• **EXERCISE PROMPT**
Please output the records below word for word and omit the pictures.

• **PROVIDED DATA**
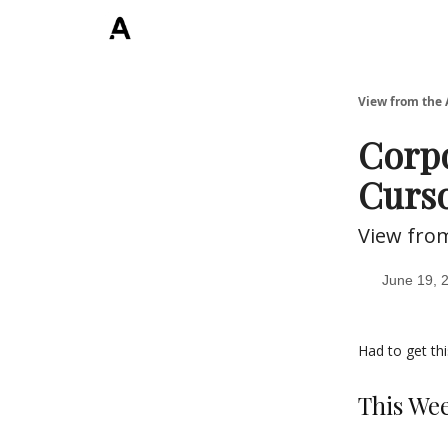
ArchLending.com
View from the 
Corpo
Curso
View fro
June 19, 
Had to get thi
This We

• **EXERCISE RESULT**
ArchLending.com
View from the 
Corpo
Curso
View fro
June 19, 
Had to get thi
This We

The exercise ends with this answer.